If you don’t measure it, it won’t happen. If you don’t measure sales performance, it won’t happen. And if you don’t measure process, choosing to measure results instead, good luck! Measuring process is King, measuring results is vanity.

Believe it or not there are institutions that don’t measure sales processes. They measure results. Even I didn’t believe it until I encountered it. The leadership explained: “We have a leadership meeting every month and quarter, lament about the fluctuating performance, and receive generalized feedback as to the reasons why it is so. And then press repeat.” And why? “Because we pay our sales people better than the competition and so we’ve played our part and they should theirs!” Oh, how I wish management was as simple as a transaction! Unfortunately, it is not. Least of all, sales management is not.

How do you measure sales success?

If you don’t measure process, and frequently so, you are flying blind. And what do I mean by process? Selling is a game of numbers. That very reason validates the reason why it is important to measure sales performance. The number of prospects (potential buyers) every sales person presents to, how often he does that, quality and quantity, how many buy and how many of those make repeat purchases help track progress towards goals and prepare for future growth. For the individual sales person, his team, and the company. The outcome of these metrics is results; and you can’t control an outcome, only what leads to it. In any case it’s too late to tweak anything by then.

measure sales performance

Why you should measure sales performance

However, when you know that a sales person presents to 10 prospects daily and 10 days later, no conversion has happened, then you have something concrete to work with. Could it be that the prospects are actually suspects? Meaning the sales person is selling the woman’s magazine to men. They’ll never buy. Or, the prospects are prospects but it’s what the sales person is pitching that’s wrong. The ideal time for management to measure progress is weekly, and for the salesperson himself, and his team leader, daily.

Luckily, sales metrics or KPIs are not grey; they are black and white.
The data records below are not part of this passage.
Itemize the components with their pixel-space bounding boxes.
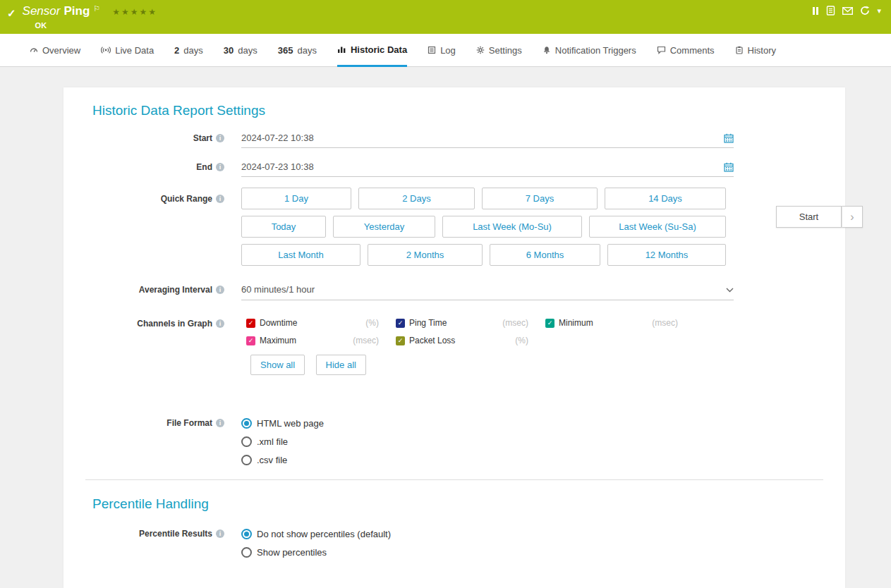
tab-30-days[interactable]: 30 days [224,34,257,66]
sensor-status-badge: OK [35,21,157,30]
quick-range-button[interactable]: 2 Days [358,188,475,209]
calendar-icon[interactable] [724,133,734,143]
tab-comments[interactable]: Comments [657,34,715,66]
radio-icon[interactable] [241,529,252,539]
quick-range-row: Quick Range i 1 Day 2 Days 7 Days 14 Day… [63,188,845,266]
info-icon[interactable]: i [216,319,224,328]
file-format-label: File Format i [63,414,241,429]
chevron-down-icon [726,284,734,295]
radio-label: Do not show percentiles (default) [257,529,391,539]
tab-history[interactable]: History [735,34,776,66]
tab-label: Settings [489,45,522,56]
averaging-interval-value: 60 minutes/1 hour [241,284,315,295]
channel-unit: (msec) [652,318,678,328]
checkbox-icon[interactable]: ✓ [396,336,405,345]
checkbox-icon[interactable]: ✓ [545,319,554,328]
channel-checkbox-minimum[interactable]: ✓ Minimum (msec) [545,318,678,328]
checkbox-icon[interactable]: ✓ [396,319,405,328]
tab-label: Log [440,45,456,56]
hide-all-button[interactable]: Hide all [316,355,366,375]
checkbox-icon[interactable]: ✓ [246,336,255,345]
quick-range-button[interactable]: Last Week (Su-Sa) [589,216,726,238]
start-date-input[interactable]: 2024-07-22 10:38 [241,133,734,148]
quick-range-button[interactable]: Last Month [241,244,360,266]
channel-unit: (msec) [353,336,379,345]
quick-range-button[interactable]: 6 Months [490,244,600,266]
start-report-chevron-icon[interactable]: › [842,206,863,228]
info-icon[interactable]: i [216,134,224,142]
tab-2-days[interactable]: 2 days [174,34,203,66]
tab-settings[interactable]: Settings [476,34,522,66]
tab-label: Live Data [115,45,154,56]
report-icon[interactable] [826,6,835,16]
historic-data-settings-card: Historic Data Report Settings Start i 20… [63,87,845,588]
pause-icon[interactable] [812,7,819,15]
section-divider [85,479,823,480]
show-all-button[interactable]: Show all [250,355,305,375]
flag-icon[interactable]: ⚐ [93,4,100,13]
radio-icon[interactable] [241,436,252,447]
radio-label: .xml file [257,436,288,447]
tab-overview[interactable]: Overview [30,34,80,66]
radio-label: HTML web page [257,418,324,429]
mail-icon[interactable] [842,7,853,15]
priority-stars[interactable]: ★★★★★ [112,7,157,17]
quick-range-button[interactable]: 7 Days [482,188,598,209]
tab-log[interactable]: Log [428,34,456,66]
sensor-name: Ping [63,4,90,18]
refresh-icon[interactable] [860,6,870,16]
tab-number: 365 [278,45,293,56]
header-actions: ▾ [812,0,891,34]
radio-csv-file[interactable]: .csv file [241,451,734,469]
averaging-interval-select[interactable]: 60 minutes/1 hour [241,284,734,300]
info-icon[interactable]: i [216,419,224,427]
channel-checkbox-maximum[interactable]: ✓ Maximum (msec) [246,336,379,345]
radio-icon[interactable] [241,418,252,429]
channel-unit: (%) [515,336,528,345]
history-icon [735,46,744,54]
gear-icon [476,46,485,54]
quick-range-button[interactable]: Last Week (Mo-Su) [442,216,582,238]
tab-label: History [748,45,776,56]
section-title: Historic Data Report Settings [92,103,845,118]
quick-range-button[interactable]: Today [241,216,326,238]
radio-no-percentiles[interactable]: Do not show percentiles (default) [241,525,734,543]
radio-show-percentiles[interactable]: Show percentiles [241,543,734,561]
tab-live-data[interactable]: Live Data [101,34,154,66]
quick-range-button[interactable]: 2 Months [368,244,483,266]
start-report-action: Start › [776,206,863,228]
info-icon[interactable]: i [216,529,224,538]
channels-label: Channels in Graph i [63,318,241,329]
channel-unit: (msec) [502,318,528,328]
radio-icon[interactable] [241,547,252,558]
tab-label: Comments [670,45,715,56]
checkbox-icon[interactable]: ✓ [246,319,255,328]
channel-checkbox-packet-loss[interactable]: ✓ Packet Loss (%) [396,336,528,345]
tab-number: 2 [174,45,179,56]
calendar-icon[interactable] [724,162,734,172]
channel-checkbox-ping-time[interactable]: ✓ Ping Time (msec) [396,318,528,328]
broadcast-icon [101,46,111,54]
start-field-label: Start i [63,133,241,144]
tab-notification-triggers[interactable]: Notification Triggers [543,34,636,66]
radio-html-web-page[interactable]: HTML web page [241,414,734,432]
info-icon[interactable]: i [216,195,224,203]
info-icon[interactable]: i [216,163,224,171]
quick-range-button[interactable]: 12 Months [607,244,726,266]
quick-range-label: Quick Range i [63,188,241,204]
radio-xml-file[interactable]: .xml file [241,432,734,451]
quick-range-button[interactable]: 1 Day [241,188,351,209]
channel-checkbox-downtime[interactable]: ✓ Downtime (%) [246,318,379,328]
quick-range-button[interactable]: Yesterday [333,216,435,238]
info-icon[interactable]: i [216,286,224,294]
quick-range-button[interactable]: 14 Days [605,188,726,209]
tab-historic-data[interactable]: Historic Data [337,34,407,67]
end-field-row: End i 2024-07-23 10:38 [63,161,845,177]
refresh-dropdown-caret-icon[interactable]: ▾ [877,6,881,16]
radio-icon[interactable] [241,455,252,465]
tab-365-days[interactable]: 365 days [278,34,317,66]
start-field-row: Start i 2024-07-22 10:38 [63,133,845,148]
start-report-button[interactable]: Start [776,206,842,228]
end-date-input[interactable]: 2024-07-23 10:38 [241,161,734,177]
percentile-results-label: Percentile Results i [63,525,241,539]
As a human resource manager one shared with me, regarding setting objectives for appraisals: “I wish all objectives in all departments were as easy to set as Sales. There is no vagueness to 3 accounts, or deposits of Kes. 1 billion. It’s either there at the time of appraisal, or it’s not.”

Why some ignore measuring sales KPIs

To that extent, measuring sales performance is easy. But it’s also involving. And this latter reason is why some leaders would rather take the easy way out and lament about the results. The involving part isn’t so much having to contend with seemingly unending sales metrics. No.  It is having to continually engage with, coach, train, show, groom and generally grow every team member to success, or, unfortunately, sometimes, exit. In other words, do what effective management does.

What sales metrics to measure

What sales measurement metrics to monitor differ from institution to institution of course; and a sales funnel is a useful tool for this. Still, winning in sales is not just a matter of goals scored. Why? Because prudence exists in tracking dietary progress as it happens, and vanity thrives in having not done so, standing on the weighing scales and wondering why the kilos aren’t dropping.